Through the rise and fall of the Hollywood studio system, David O. Selznick reigned as Hollywood's preeminent producer. His reputation depended in large part on music. The orchestral cacophony of
King Kong, the pulsing electronic sonorities of
Spellbound, and the Tara theme from
Gone with the Wind made music a distinguishing feature of the Selznick experience. By flaunting music's role in film and overseeing its distribution through sheet music, concerts, radio broadcasts, and soundtrack albums, Selznick cultivated a fascination with film scores. But he did not do it alone.
In
Making Music in Selznick's Hollywood, Nathan Platte brings to light the men and women whose work sounds throughout Selznick's many films. The cast includes familiar composers like Max Steiner, Franz Waxman, and Dimitri Tiomkin, but extends to overlooked contributors, including music editor Audray Granville, orchestrator Hugo Friedhofer, harpist Louise Klos, choral director Jester Hairston, publicist Ted Wick, and many others. Novelists, studio writers, and directors like Alfred Hitchcock also influenced the soundscapes of Selznick's films.
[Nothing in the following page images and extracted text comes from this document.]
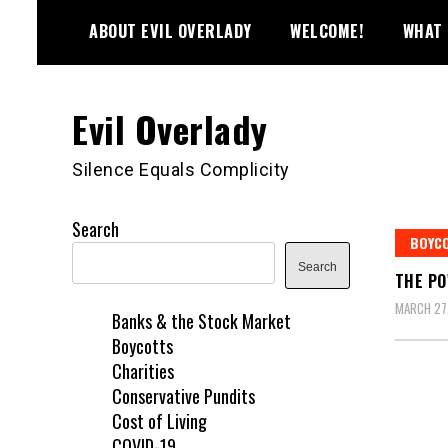
Skip
ABOUT EVIL OVERLADY
WELCOME!
WHAT 
to
content
Evil Overlady
Silence Equals Complicity
Search
BOYC
Search
THE PO
MARCH 27,
Banks & the Stock Market
Boycotts
Charities
Conservative Pundits
Cost of Living
COVID-19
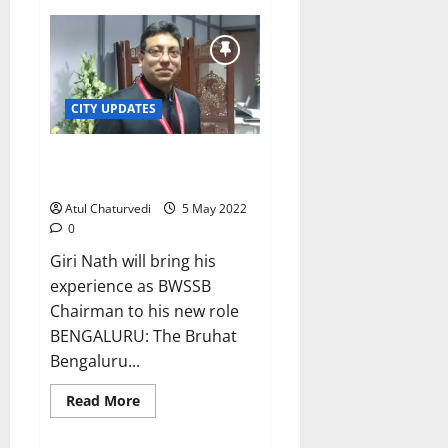
New
BBMP
chief
applies
‘personal
touch’
on
his
CITY UPDATES
first
day!
IAS officer Tushar Giri Nath is
new BBMP Chief Commissioner
Atul Chaturvedi
5 May 2022
0
Giri Nath will bring his
experience as BWSSB
Chairman to his new role
BENGALURU: The Bruhat
Bengaluru...
Read
Read More
more
about
IAS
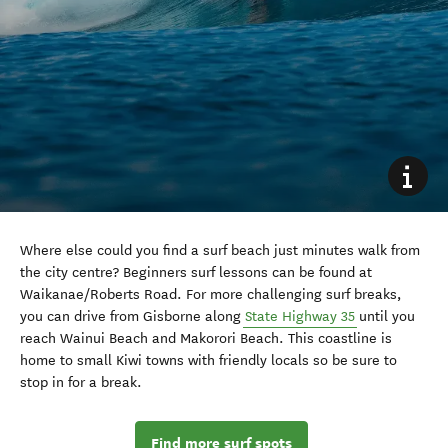
Where else could you find a surf beach just minutes walk from
the city centre? Beginners surf lessons can be found at
Waikanae/Roberts Road. For more challenging surf breaks,
you can drive from Gisborne along
State Highway 35
until you
reach Wainui Beach and Makorori Beach. This coastline is
home to small Kiwi towns with friendly locals so be sure to
stop in for a break.
Find more surf spots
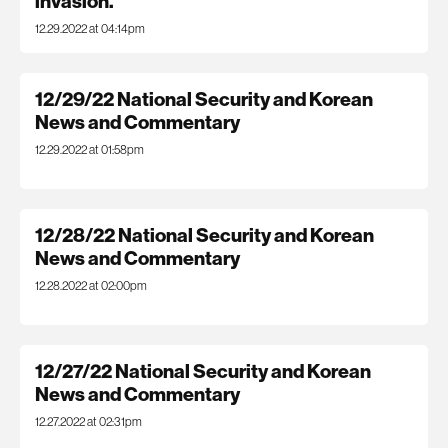
invasion.
12.29.2022 at 04:14pm
12/29/22 National Security and Korean
News and Commentary
12.29.2022 at 01:58pm
12/28/22 National Security and Korean
News and Commentary
12.28.2022 at 02:00pm
12/27/22 National Security and Korean
News and Commentary
12.27.2022 at 02:31pm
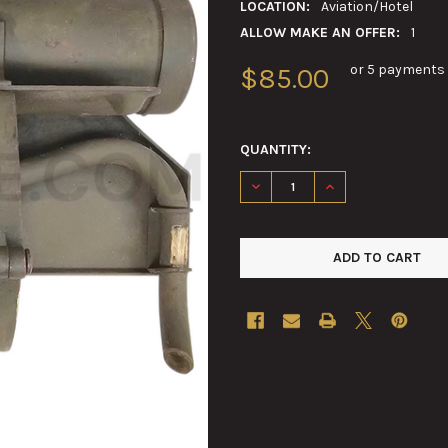
LOCATION:
Aviation/Hotel
ALLOW MAKE AN OFFER:
1
or 5 payments
$85.00
QUANTITY:
DECREASE QUANTITY OF M19 
INCREASE QUANTIT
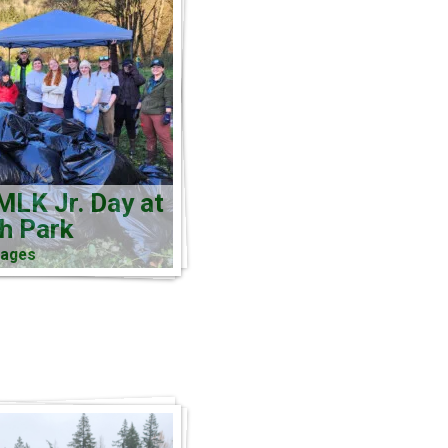
MLK Jr. Day at
ch Park
mages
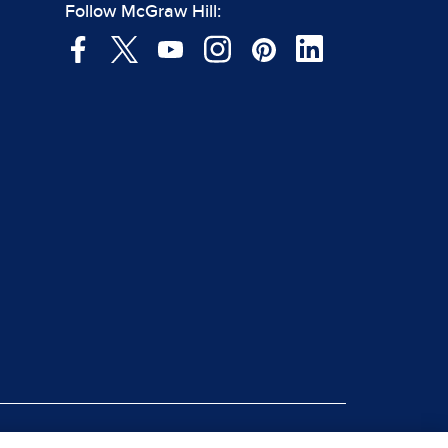
Follow McGraw Hill:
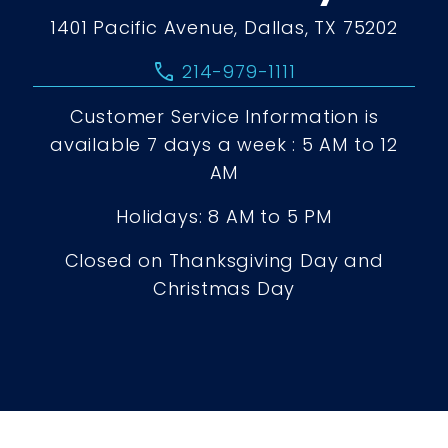
1401 Pacific Avenue, Dallas, TX 75202
call
214-979-1111
Customer Service Information is
available 7 days a week : 5 AM to 12
AM
Holidays: 8 AM to 5 PM
Closed on Thanksgiving Day and
Christmas Day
Whether working with the producer directly or managing his presence from a distance, all had to reckon with Selznick's musical preoccupations.
Rarely was it easy. Rewritten scores, fired personnel, and other skirmishes reflect the troubles-and uneven compromises-that shaped music for films like
Gone with the Wind, Duel in the Sun, and
Rebecca. Even Selznick anticipated that such problems would "go down in the history of Hollywood as the last wild fling of people who really fiddled-and how!-while Hollywood burned." Drawing on extensive archival research, Platte recounts those stories here, tracing Selznick's musical labors during the silent era through his work at the major studios and his culminating efforts at Selznick International Pictures. Taken together, Selznick's films provide a sweeping vista of the relationships among musicians and filmmakers that defined the Hollywood sound.